Ein Tempolimit auf Autobahnen ist nötig aufgrund eines Ressorucenkampfs zwischen Radfahrern und Autofahrern. Respekt! Das ist mal ein Ding. Und dann kommt noch ein Forist und spricht anderen den Menschenverstand ab, die diesem "Experten" nicht zustimmen. Ich halte ja ohnehin nicht viel von der Psychologie als Wissenschaft. Aber hier erweist jemand seinen Kollegen die sich Mühe geben die Psychologie gut zu vertreten mal wieder einen Bärendienst indem er viel sagt, aber nichts meint und noch weniger beweist.

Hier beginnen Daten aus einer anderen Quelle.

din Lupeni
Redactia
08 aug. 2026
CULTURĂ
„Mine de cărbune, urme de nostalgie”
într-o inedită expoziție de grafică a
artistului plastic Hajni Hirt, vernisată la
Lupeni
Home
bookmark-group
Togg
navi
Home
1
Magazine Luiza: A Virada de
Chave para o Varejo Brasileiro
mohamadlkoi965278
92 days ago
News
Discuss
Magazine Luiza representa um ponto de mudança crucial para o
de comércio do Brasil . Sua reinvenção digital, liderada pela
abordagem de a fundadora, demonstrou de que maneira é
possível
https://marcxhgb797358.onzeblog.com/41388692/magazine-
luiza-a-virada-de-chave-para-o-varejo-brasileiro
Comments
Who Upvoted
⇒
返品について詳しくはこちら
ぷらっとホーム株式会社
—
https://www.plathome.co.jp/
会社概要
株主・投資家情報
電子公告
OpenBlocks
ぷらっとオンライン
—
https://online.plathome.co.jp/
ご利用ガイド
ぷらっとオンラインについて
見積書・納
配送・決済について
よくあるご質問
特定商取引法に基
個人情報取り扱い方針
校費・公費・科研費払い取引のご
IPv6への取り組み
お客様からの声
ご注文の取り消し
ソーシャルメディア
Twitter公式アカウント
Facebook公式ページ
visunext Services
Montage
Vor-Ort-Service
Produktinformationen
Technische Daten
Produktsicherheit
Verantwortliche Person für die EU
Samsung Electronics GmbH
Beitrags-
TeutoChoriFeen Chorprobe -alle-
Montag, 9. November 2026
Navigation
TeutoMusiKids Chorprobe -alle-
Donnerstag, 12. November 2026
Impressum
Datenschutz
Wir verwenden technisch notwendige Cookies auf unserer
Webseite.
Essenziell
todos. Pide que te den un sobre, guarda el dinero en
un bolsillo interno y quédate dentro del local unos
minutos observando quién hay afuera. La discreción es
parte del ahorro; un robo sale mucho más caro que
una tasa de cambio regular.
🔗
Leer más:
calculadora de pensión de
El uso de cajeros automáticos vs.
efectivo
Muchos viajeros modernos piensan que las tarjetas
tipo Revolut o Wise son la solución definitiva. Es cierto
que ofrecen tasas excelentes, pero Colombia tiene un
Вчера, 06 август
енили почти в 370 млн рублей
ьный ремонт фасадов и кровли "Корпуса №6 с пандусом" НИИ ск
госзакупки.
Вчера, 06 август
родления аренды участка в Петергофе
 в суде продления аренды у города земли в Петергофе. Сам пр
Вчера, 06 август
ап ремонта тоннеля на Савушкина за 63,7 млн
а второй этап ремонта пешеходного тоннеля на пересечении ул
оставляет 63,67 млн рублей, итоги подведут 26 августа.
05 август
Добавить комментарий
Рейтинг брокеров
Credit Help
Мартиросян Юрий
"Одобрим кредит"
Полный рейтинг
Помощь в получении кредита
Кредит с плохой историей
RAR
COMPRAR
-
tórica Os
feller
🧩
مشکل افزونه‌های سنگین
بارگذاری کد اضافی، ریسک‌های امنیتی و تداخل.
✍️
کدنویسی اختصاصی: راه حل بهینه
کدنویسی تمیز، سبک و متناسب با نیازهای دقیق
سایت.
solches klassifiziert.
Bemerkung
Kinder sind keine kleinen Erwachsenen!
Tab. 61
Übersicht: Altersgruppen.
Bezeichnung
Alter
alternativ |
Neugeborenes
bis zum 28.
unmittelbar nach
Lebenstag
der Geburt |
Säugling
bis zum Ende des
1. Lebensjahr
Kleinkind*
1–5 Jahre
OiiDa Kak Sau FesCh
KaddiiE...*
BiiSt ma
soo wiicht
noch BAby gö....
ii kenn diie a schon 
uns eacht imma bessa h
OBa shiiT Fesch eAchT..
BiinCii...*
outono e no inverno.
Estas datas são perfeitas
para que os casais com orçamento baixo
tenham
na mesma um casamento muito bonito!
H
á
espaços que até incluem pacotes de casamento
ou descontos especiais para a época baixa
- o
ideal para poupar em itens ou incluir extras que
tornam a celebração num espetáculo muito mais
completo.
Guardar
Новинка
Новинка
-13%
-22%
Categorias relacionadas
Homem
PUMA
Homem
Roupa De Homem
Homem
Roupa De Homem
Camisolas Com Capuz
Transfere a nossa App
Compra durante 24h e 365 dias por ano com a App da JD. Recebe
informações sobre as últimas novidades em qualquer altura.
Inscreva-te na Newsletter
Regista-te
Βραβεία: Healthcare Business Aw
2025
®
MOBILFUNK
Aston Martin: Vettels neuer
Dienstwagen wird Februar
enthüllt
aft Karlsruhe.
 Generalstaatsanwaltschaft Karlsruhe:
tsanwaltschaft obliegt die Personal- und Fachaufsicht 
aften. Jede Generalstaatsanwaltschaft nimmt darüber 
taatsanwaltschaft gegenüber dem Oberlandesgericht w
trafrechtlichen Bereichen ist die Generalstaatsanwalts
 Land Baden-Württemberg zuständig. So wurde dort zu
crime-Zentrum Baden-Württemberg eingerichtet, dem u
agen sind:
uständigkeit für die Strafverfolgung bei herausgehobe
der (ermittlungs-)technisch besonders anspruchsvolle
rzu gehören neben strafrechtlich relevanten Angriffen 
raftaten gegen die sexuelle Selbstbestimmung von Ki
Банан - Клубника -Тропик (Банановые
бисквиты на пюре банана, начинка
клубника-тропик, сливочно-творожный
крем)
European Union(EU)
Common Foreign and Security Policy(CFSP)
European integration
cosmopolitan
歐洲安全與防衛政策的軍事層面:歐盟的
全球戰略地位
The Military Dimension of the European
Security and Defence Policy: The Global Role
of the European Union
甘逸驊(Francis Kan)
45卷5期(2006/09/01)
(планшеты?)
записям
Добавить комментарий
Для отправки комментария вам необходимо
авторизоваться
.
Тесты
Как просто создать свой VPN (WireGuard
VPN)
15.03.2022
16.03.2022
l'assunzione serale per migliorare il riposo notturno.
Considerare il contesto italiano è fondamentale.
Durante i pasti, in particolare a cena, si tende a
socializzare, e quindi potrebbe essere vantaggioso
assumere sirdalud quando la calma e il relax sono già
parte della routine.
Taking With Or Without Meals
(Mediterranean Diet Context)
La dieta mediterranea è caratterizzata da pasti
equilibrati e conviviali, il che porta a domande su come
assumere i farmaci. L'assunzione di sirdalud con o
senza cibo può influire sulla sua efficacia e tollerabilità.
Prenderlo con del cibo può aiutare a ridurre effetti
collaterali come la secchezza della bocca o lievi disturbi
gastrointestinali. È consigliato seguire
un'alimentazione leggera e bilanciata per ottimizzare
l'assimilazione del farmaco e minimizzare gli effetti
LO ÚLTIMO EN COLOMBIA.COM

Er schwadroniert über Postulate und gibt zu keine entsprechenden empirischen Statistiken zu haben.
Ich verrate mal was: ich bin oft im Ausland unterwegs und da sind die Leute nicht weniger aggressiv als hier. Es ist halt nur so, wenn man es als aggression empfindet eine Lichthupe zu sehen, wenn man die linke oder mittlere Spur blockiert obwohl ausreichend Platz rechts vorhanden ist UND man nicht schneller als der LKW Rechts ist.
Ich empfehle hier nach wie vor eher einen Auffrischungskurs in der Fahrschule.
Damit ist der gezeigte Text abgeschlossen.